Elevated latency in deploying applications to App Engine

97 views
Skip to first unread message

Google Cloud Platform Status

unread,
Feb 24, 2015, 6:24:50 AM2/24/15
to google-appengine...@googlegroups.com
Starting at Tuesday, 2015-02-24 00:00, Google App Engine showed increased
latency when deploying applications possibly leading to timeouts. This
incident with Google App Engine deployment was resolved as of Tuesday,
2015-02-24 01:54 (all times are in US/Pacific). We apologize for the
inconvenience and thank you for your patience and continued support.

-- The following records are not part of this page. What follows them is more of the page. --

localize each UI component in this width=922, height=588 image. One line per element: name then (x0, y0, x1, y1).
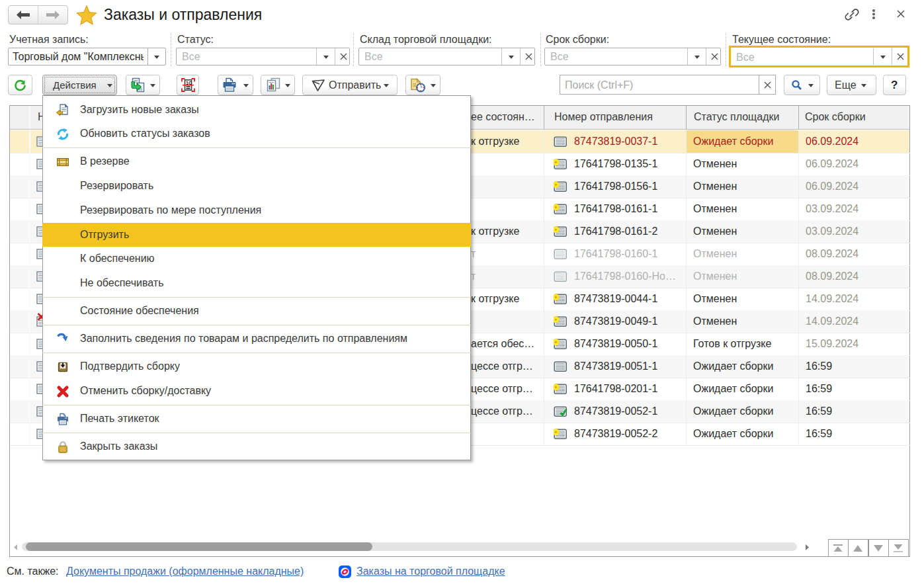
svg-text:1С: 1С (186, 81, 192, 85)
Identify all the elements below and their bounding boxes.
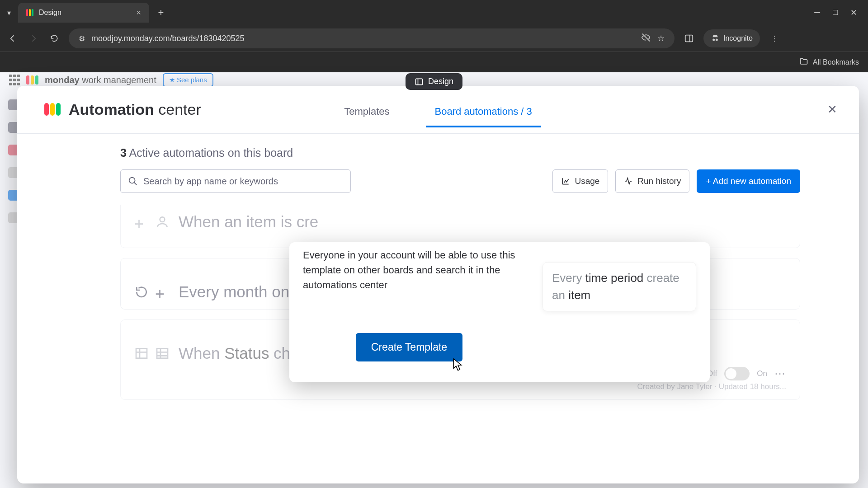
page-chip-label: Design <box>428 77 453 86</box>
svg-point-2 <box>129 178 135 183</box>
url-text: moodjoy.monday.com/boards/1830420525 <box>91 34 245 43</box>
usage-label: Usage <box>575 176 599 186</box>
template-preview-card: Every time period create an item <box>542 262 696 311</box>
eye-off-icon[interactable] <box>641 33 651 45</box>
incognito-label: Incognito <box>723 34 753 42</box>
back-icon[interactable] <box>6 32 19 45</box>
reload-icon[interactable] <box>48 32 61 45</box>
tab-templates[interactable]: Templates <box>335 99 398 126</box>
svg-rect-4 <box>136 348 147 358</box>
popover-description: Everyone in your account will be able to… <box>303 248 515 292</box>
person-icon <box>155 215 170 229</box>
page-chip: Design <box>406 73 462 90</box>
all-bookmarks-link[interactable]: All Bookmarks <box>813 58 859 66</box>
recurring-icon <box>134 285 149 299</box>
monday-logo-icon <box>26 75 38 84</box>
toggle-on-label: On <box>757 369 767 378</box>
automation-toggle[interactable] <box>724 367 750 380</box>
see-plans-button[interactable]: ★ See plans <box>163 73 213 87</box>
svg-rect-0 <box>685 35 693 42</box>
close-window-icon[interactable]: ✕ <box>850 8 857 18</box>
more-icon[interactable]: ⋯ <box>774 367 786 380</box>
cursor-icon <box>452 358 464 374</box>
svg-rect-1 <box>415 79 422 84</box>
card-meta: Created by Jane Tyler · Updated 18 hours… <box>134 382 786 391</box>
run-history-button[interactable]: Run history <box>615 169 689 193</box>
list-icon <box>155 346 170 361</box>
incognito-icon <box>711 33 720 44</box>
url-bar[interactable]: ⚙ moodjoy.monday.com/boards/1830420525 ☆ <box>69 28 675 48</box>
forward-icon[interactable] <box>27 32 40 45</box>
favicon-icon <box>26 9 33 16</box>
automation-card[interactable]: + When an item is cre <box>120 205 800 248</box>
tab-title: Design <box>39 9 61 17</box>
active-automations-count: 3 Active automations on this board <box>120 146 809 160</box>
new-tab-button[interactable]: + <box>153 5 169 21</box>
tab-dropdown-icon[interactable]: ▾ <box>4 7 14 18</box>
create-template-button[interactable]: Create Template <box>356 333 462 361</box>
board-icon <box>134 346 149 361</box>
maximize-icon[interactable]: □ <box>833 8 838 18</box>
create-template-popover: Everyone in your account will be able to… <box>289 242 710 382</box>
plus-icon: + <box>134 215 149 229</box>
minimize-icon[interactable]: ─ <box>814 8 820 18</box>
incognito-chip[interactable]: Incognito <box>703 29 760 47</box>
brand-text: monday work management <box>45 75 156 85</box>
folder-icon <box>799 57 808 68</box>
browser-tab[interactable]: Design × <box>18 3 149 23</box>
apps-grid-icon[interactable] <box>9 75 20 85</box>
search-placeholder: Search by app name or keywords <box>143 176 278 187</box>
plus-icon: + <box>155 285 170 299</box>
panel-icon <box>415 77 424 86</box>
run-history-label: Run history <box>637 176 681 186</box>
tab-board-automations[interactable]: Board automations / 3 <box>426 99 541 127</box>
bookmark-star-icon[interactable]: ☆ <box>657 33 665 43</box>
side-panel-icon[interactable] <box>683 32 695 45</box>
chart-icon <box>561 177 570 186</box>
tab-close-icon[interactable]: × <box>136 8 141 18</box>
automation-text: When an item is cre <box>179 213 318 231</box>
svg-point-3 <box>160 217 165 222</box>
search-input[interactable]: Search by app name or keywords <box>120 169 351 193</box>
search-icon <box>128 176 138 186</box>
svg-rect-5 <box>157 348 168 358</box>
site-settings-icon[interactable]: ⚙ <box>79 34 85 43</box>
template-preview-text: Every time period create an item <box>552 270 687 304</box>
usage-button[interactable]: Usage <box>552 169 608 193</box>
add-automation-button[interactable]: + Add new automation <box>697 169 800 193</box>
activity-icon <box>624 177 633 186</box>
browser-menu-icon[interactable]: ⋮ <box>768 32 781 45</box>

Please
rest assured that system reliability is a top priority at Google, and we
are making continuous improvements to make our systems better.

Google Cloud Platform Status

unread,
Feb 25, 2015, 12:48:04 PM2/25/15
to google-appengine...@googlegroups.com
SUMMARY:

On Monday 23 February and Tuesday 24 February 2015, some deployments of App
Engine applications failed for a period of 356 minutes. We realize that you
depend on this service and we apologize if you were affected by this
incident. We are taking steps to ensure that incidents of this nature will
not happen again.

DETAILED DESCRIPTION OF IMPACT:

On Monday 23 February, 60% of deployments failed between 11:00 and 14:15
PST. On Tuesday 24 February 2015, 80% deployments of deployments failed
from 00:05 to 01:47. After that the rate of deployment failures decreased
linearly until the incident ended at 02:46.

ROOT CAUSE:

The App Engine 1.9.18 release contains an enabling change for future
scalability improvements which requires an update to the settings for all
applications across the global serving infrastructure. The fan out for this
change is handled by Google’s internal Pub/Sub infrastructure. Posting an
update for every one of App Engine’s large number of applications resulted
in throttling of messages by this infrastructure. As a result, deployment
messages were blocked behind these updates, resulting in timeouts..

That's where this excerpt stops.